In the initialization section, we need to include the macros file MathObjects.pl.

Context( "Point" );

push(@point, Point(random(1,5,1), random(-5,-1,1)));
push(@point, Point(random(5,10,1), random(6,11,1)));

# now we have two points, $point[0] = (x1,y1)
# and $point[1] = (x2,y2).
# the following makes $d1 = x1 - x2, $d2 = y1 - y2
($d1, $d2) = ($point[0] - $point[1])->value;


$length = Compute("sqrt( ($d1)^2+($d2)^2 )");
$mid = ( $point[1] + $point[0] ) / 2;

In the problem setup section of the file, we put the value of the subtraction of two Points in two variables, $d1, the x coordinate, and $d2, the y coordinate. This is achieved by calling Point's value method, as shown.

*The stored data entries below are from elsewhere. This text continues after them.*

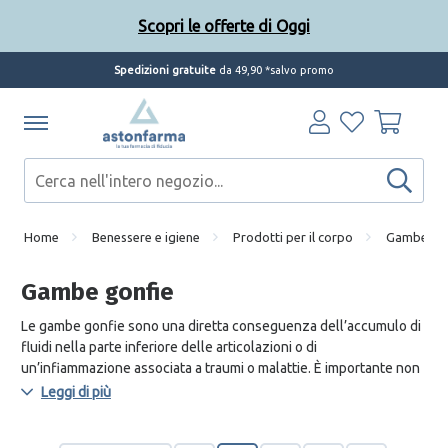
Scopri le offerte di Oggi
Spedizioni gratuite
da 49,90 *salvo promo
Home
Benessere e igiene
Prodotti per il corpo
Gambe go
Gambe gonfie
Le gambe gonfie sono una diretta conseguenza dell’accumulo di
fluidi nella parte inferiore delle articolazioni o di
un’infiammazione associata a traumi o malattie. È importante non
sottovalutare tale problema perché potrebbe essere associato a
Leggi di più
condizioni più serie come malattie cardiache e renali croniche.
Le gambe gonfie possono essere trattate sia con piccoli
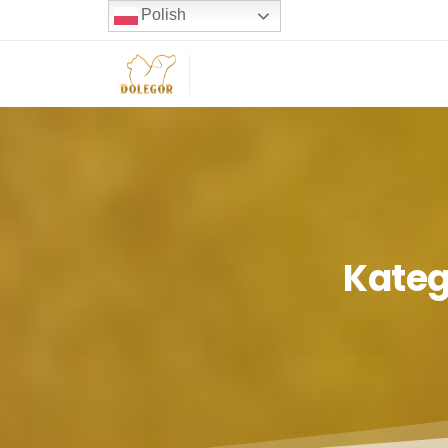
Polish
Kateg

Alternative method: If you want to get only one of the coordinates of a Point, you can use the extract method, for example: $x = $point->extract(1);. This gets the first coordinate of $point (x) and assigns it to the variable $x.

We don't use Context("Vector"); and norm( $point[0] - $point[1] ) here to determine length because we don't want to accept an answer like |<5,7>-<7,8>|.

Alternative method: You can use $length=norm( $point[0] - $point[1] ); with Context("Vector"); if you want to accept answers that are valid in the Vector context (such as the absolute value of a vector).

We need to put parentheses around $d1 and $d2 in the Compute expression because if $d1 = -6, then -6^2 = -36, not 36, as desired. However, if the code is ($d1)^2 then that evaluates as (-6)^2 = 36, as desired.

Context()->texStrings;

BEGIN_TEXT
Consider the two points \( $point[0] \)
and \( $point[1] \).
The distance between them is:
\{ $length->ans_rule() \}
$BR
The midpoint of the line segment
that joins them is:\{ $mid->ans_rule() \}
$BR
END_TEXT

Context()->normalStrings;

The problem text section of the file is as we'd expect.

ANS( $length->cmp );
ANS( $mid->cmp );

As is the answer.